- _Prompt_:
Please find every line in the entries below that contains the string "cual", and copy it.

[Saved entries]

------------------------------------------------

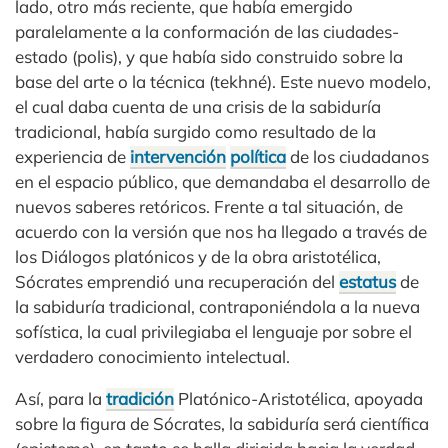
lado, otro más reciente, que había emergido
paralelamente a la conformación de las ciudades-
estado (polis), y que había sido construido sobre la
base del arte o la técnica (tekhné). Este nuevo modelo,
el cual daba cuenta de una crisis de la sabiduría
tradicional, había surgido como resultado de la
experiencia de
intervención
política
de los ciudadanos
en el espacio público, que demandaba el desarrollo de
nuevos saberes retóricos. Frente a tal situación, de
acuerdo con la versión que nos ha llegado a través de
los Diálogos platónicos y de la obra aristotélica,
Sócrates emprendió una recuperación del
estatus
de
la sabiduría tradicional, contraponiéndola a la nueva
sofística, la cual privilegiaba el lenguaje por sobre el
verdadero conocimiento intelectual.
Así, para la
tradición
Platónico-Aristotélica, apoyada
sobre la figura de Sócrates, la sabiduría será científica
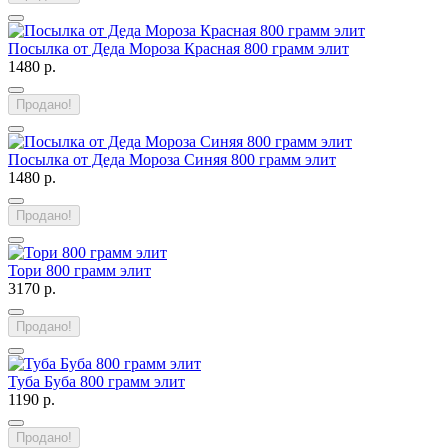
Посылка от Деда Мороза Красная 800 грамм элит
1480 р.
Продано!
Посылка от Деда Мороза Синяя 800 грамм элит
1480 р.
Продано!
Тори 800 грамм элит
3170 р.
Продано!
Туба Буба 800 грамм элит
1190 р.
Продано!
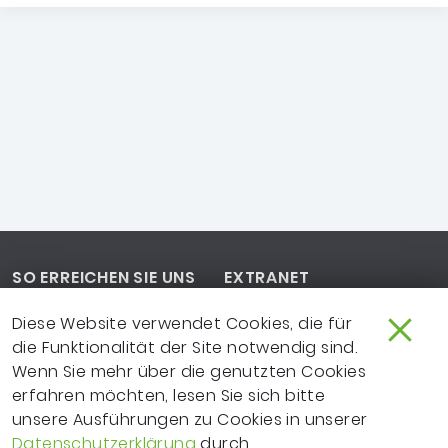
Footer-Navigation
SO ERREICHEN SIE UNS
EXTRANET
IMPRESSUM
NEWSLETTER
Diese Website verwendet Cookies, die für
die Funktionalität der Site notwendig sind.
LEICHTE SPRACHE
DATENSCHUTZ
Wenn Sie mehr über die genutzten Cookies
erfahren möchten, lesen Sie sich bitte
FRAGEN ZUR WEBSITE?
VERTRAGSPARTNER
unsere Ausführungen zu Cookies in unserer
Datenschutzerklärung
durch.
ERKLÄRUNG ZUR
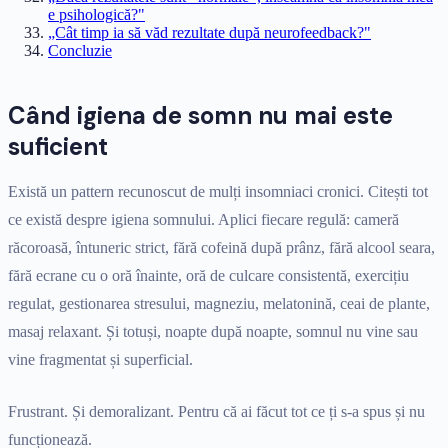
e psihologică?"
„Cât timp ia să văd rezultate după neurofeedback?"
Concluzie
Când igiena de somn nu mai este
suficient
Există un pattern recunoscut de mulți insomniaci cronici. Citești tot
ce există despre igiena somnului. Aplici fiecare regulă: cameră
răcoroasă, întuneric strict, fără cofeină după prânz, fără alcool seara,
fără ecrane cu o oră înainte, oră de culcare consistentă, exercițiu
regulat, gestionarea stresului, magneziu, melatonină, ceai de plante,
masaj relaxant. Și totuși, noapte după noapte, somnul nu vine sau
vine fragmentat și superficial.
Frustrant. Și demoralizant. Pentru că ai făcut tot ce ți s-a spus și nu
funcționează.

------------------------------------------------

- _Problem solution_:
el cual daba cuenta de una crisis de la sabiduría
sofística, la cual privilegiaba el lenguaje por sobre el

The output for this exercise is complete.